[Structured page parsing data]
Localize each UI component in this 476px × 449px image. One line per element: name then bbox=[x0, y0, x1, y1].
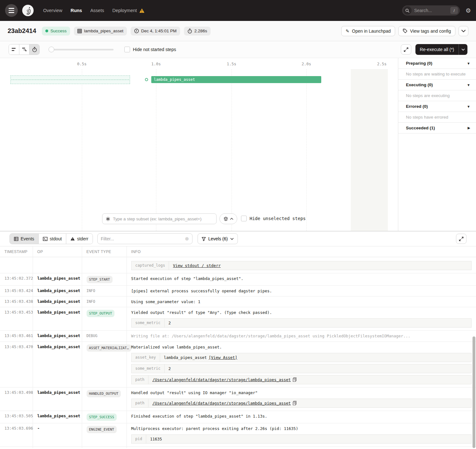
table-row[interactable]: 13:45:03.701 - RUN_SUCCESS Finished exec… bbox=[0, 446, 476, 448]
launchpad-label: Open in Launchpad bbox=[352, 29, 391, 34]
section-body: No steps have errored bbox=[398, 112, 476, 123]
cell-event-type: ENGINE_EVENT bbox=[82, 423, 127, 446]
log-message: Handled output "result" using IO manager… bbox=[131, 390, 472, 396]
table-row[interactable]: 13:45:03.438 lambda_pipes_asset INFO Usi… bbox=[0, 296, 476, 307]
logs-expand-button[interactable] bbox=[456, 234, 466, 244]
cell-event-type: RUN_SUCCESS bbox=[82, 446, 127, 448]
tags-config-label: View tags and config bbox=[410, 29, 451, 34]
timed-view-icon[interactable] bbox=[29, 44, 39, 55]
event-type-badge: ENGINE_EVENT bbox=[87, 426, 117, 433]
start-time-label: Dec 4, 1:45:01 PM bbox=[141, 29, 177, 33]
logs-toolbar: Events stdout stderr ⊗ Levels (6) bbox=[0, 231, 476, 246]
cell-event-type: HANDLED_OUTPUT bbox=[82, 387, 127, 411]
nav-deployment[interactable]: Deployment bbox=[112, 8, 144, 13]
table-row[interactable]: 13:45:02.372 lambda_pipes_asset STEP_STA… bbox=[0, 273, 476, 286]
cell-op: lambda_pipes_asset bbox=[33, 331, 82, 342]
table-row[interactable]: 13:45:03.696 - ENGINE_EVENT Multiprocess… bbox=[0, 423, 476, 446]
table-row[interactable]: 13:45:03.461 lambda_pipes_asset DEBUG Wr… bbox=[0, 331, 476, 342]
cell-info: Handled output "result" using IO manager… bbox=[127, 387, 476, 411]
panel-section-preparing[interactable]: Preparing (0) ▼ bbox=[398, 58, 476, 69]
reexecute-all-button[interactable]: Re-execute all (*) bbox=[415, 44, 467, 55]
copy-icon[interactable] bbox=[293, 377, 297, 382]
cell-op: - bbox=[33, 446, 82, 448]
slider-handle[interactable] bbox=[49, 47, 54, 52]
flat-view-icon[interactable] bbox=[9, 44, 19, 55]
cell-info: Writing file at: /Users/alangenfeld/data… bbox=[127, 331, 476, 342]
view-asset-link[interactable]: [View Asset] bbox=[209, 355, 237, 360]
gridline bbox=[82, 69, 82, 231]
panel-section-errored[interactable]: Errored (0) ▼ bbox=[398, 101, 476, 112]
path-link[interactable]: /Users/alangenfeld/data/dagster/storage/… bbox=[152, 377, 291, 382]
reexecute-caret-icon[interactable] bbox=[459, 44, 467, 55]
step-subset-box bbox=[102, 213, 217, 224]
events-table-container: TIMESTAMP OP EVENT TYPE INFO captured_lo… bbox=[0, 246, 476, 448]
search-input[interactable] bbox=[412, 8, 450, 13]
gantt-area: 0.5s 1.0s 1.5s 2.0s 2.5s lambda_pipes_as… bbox=[0, 58, 476, 231]
hide-not-started-checkbox[interactable] bbox=[124, 47, 130, 52]
cell-info: [pipes] external process successfully op… bbox=[127, 286, 476, 296]
cell-info: captured_logs View stdout / stderr bbox=[127, 257, 476, 273]
view-stdout-stderr-link[interactable]: View stdout / stderr bbox=[173, 263, 221, 268]
copy-icon[interactable] bbox=[293, 401, 297, 405]
clear-filter-icon[interactable]: ⊗ bbox=[185, 236, 189, 242]
nav-assets[interactable]: Assets bbox=[90, 8, 104, 13]
hide-unselected-checkbox[interactable] bbox=[241, 216, 247, 221]
duration-label: 2.286s bbox=[194, 29, 207, 33]
log-message: Finished execution of step "lambda_pipes… bbox=[131, 413, 472, 419]
metadata-row: pid 11635 bbox=[131, 434, 472, 444]
cell-op: - bbox=[33, 423, 82, 446]
axis-tick: 2.5s bbox=[377, 62, 387, 66]
panel-section-succeeded[interactable]: Succeeded (1) ▶ bbox=[398, 123, 476, 133]
levels-label: Levels (6) bbox=[208, 236, 228, 241]
header-more-button[interactable] bbox=[459, 26, 468, 36]
panel-section-executing[interactable]: Executing (0) ▼ bbox=[398, 80, 476, 90]
cell-info: Materialized value lambda_pipes_asset. a… bbox=[127, 342, 476, 387]
nav-runs[interactable]: Runs bbox=[70, 8, 82, 13]
table-row[interactable]: 13:45:03.498 lambda_pipes_asset HANDLED_… bbox=[0, 387, 476, 411]
view-toggle-group bbox=[9, 44, 40, 55]
menu-icon[interactable] bbox=[5, 4, 18, 17]
nav-overview[interactable]: Overview bbox=[43, 8, 62, 13]
log-message: [pipes] external process successfully op… bbox=[131, 288, 472, 294]
view-tags-config-button[interactable]: View tags and config bbox=[398, 26, 455, 36]
run-header: 23ab2414 Success lambda_pipes_asset Dec … bbox=[0, 21, 476, 41]
tab-stdout-label: stdout bbox=[50, 236, 62, 241]
grid-icon bbox=[77, 29, 82, 33]
gear-icon[interactable]: ⚙ bbox=[466, 7, 471, 14]
step-subset-input[interactable] bbox=[113, 217, 213, 221]
graph-options-button[interactable] bbox=[219, 213, 237, 224]
table-row[interactable]: 13:45:03.424 lambda_pipes_asset INFO [pi… bbox=[0, 286, 476, 296]
job-tag[interactable]: lambda_pipes_asset bbox=[74, 27, 127, 36]
col-op: OP bbox=[33, 246, 82, 257]
waterfall-view-icon[interactable] bbox=[19, 44, 29, 55]
scrollbar-thumb[interactable] bbox=[473, 336, 475, 448]
axis-tick: 1.5s bbox=[227, 62, 236, 66]
tab-stderr[interactable]: stderr bbox=[66, 234, 93, 244]
path-link[interactable]: /Users/alangenfeld/data/dagster/storage/… bbox=[152, 401, 291, 406]
table-row[interactable]: 13:45:03.470 lambda_pipes_asset ASSET_MA… bbox=[0, 342, 476, 387]
clock-icon bbox=[134, 29, 139, 33]
dagster-logo-icon[interactable] bbox=[22, 4, 34, 17]
expand-icon bbox=[404, 47, 408, 52]
search-box[interactable]: / bbox=[402, 5, 460, 16]
cell-timestamp: 13:45:03.701 bbox=[0, 446, 33, 448]
open-in-launchpad-button[interactable]: ✎ Open in Launchpad bbox=[341, 26, 395, 36]
tab-stdout[interactable]: stdout bbox=[38, 234, 66, 244]
table-row[interactable]: 13:45:03.453 lambda_pipes_asset STEP_OUT… bbox=[0, 307, 476, 331]
gantt-expand-button[interactable] bbox=[401, 44, 411, 55]
event-type-label: DEBUG bbox=[87, 334, 98, 338]
table-row[interactable]: 13:45:03.505 lambda_pipes_asset STEP_SUC… bbox=[0, 411, 476, 423]
metadata-row: some_metric 2 bbox=[131, 318, 472, 328]
filter-input[interactable] bbox=[101, 236, 185, 241]
event-type-badge: STEP_OUTPUT bbox=[87, 310, 115, 317]
levels-dropdown[interactable]: Levels (6) bbox=[198, 233, 238, 244]
gantt-step-bar[interactable]: lambda_pipes_asset bbox=[151, 76, 321, 83]
cell-op: lambda_pipes_asset bbox=[33, 342, 82, 387]
table-row[interactable]: captured_logs View stdout / stderr bbox=[0, 257, 476, 273]
zoom-slider[interactable] bbox=[49, 47, 114, 52]
reexecute-label: Re-execute all (*) bbox=[415, 44, 459, 55]
tab-events[interactable]: Events bbox=[10, 234, 38, 244]
stopwatch-icon bbox=[187, 29, 192, 34]
metadata-row: path /Users/alangenfeld/data/dagster/sto… bbox=[131, 399, 472, 408]
start-time: Dec 4, 1:45:01 PM bbox=[131, 27, 180, 36]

- **Try it**: Track down every line in the entries that includes the string "DEBUG", and copy it.

- **Solution to this exercise**:
table-row[interactable]: 13:45:03.461 lambda_pipes_asset DEBUG Wr… bbox=[0, 331, 476, 342]
event-type-label: DEBUG bbox=[87, 334, 98, 338]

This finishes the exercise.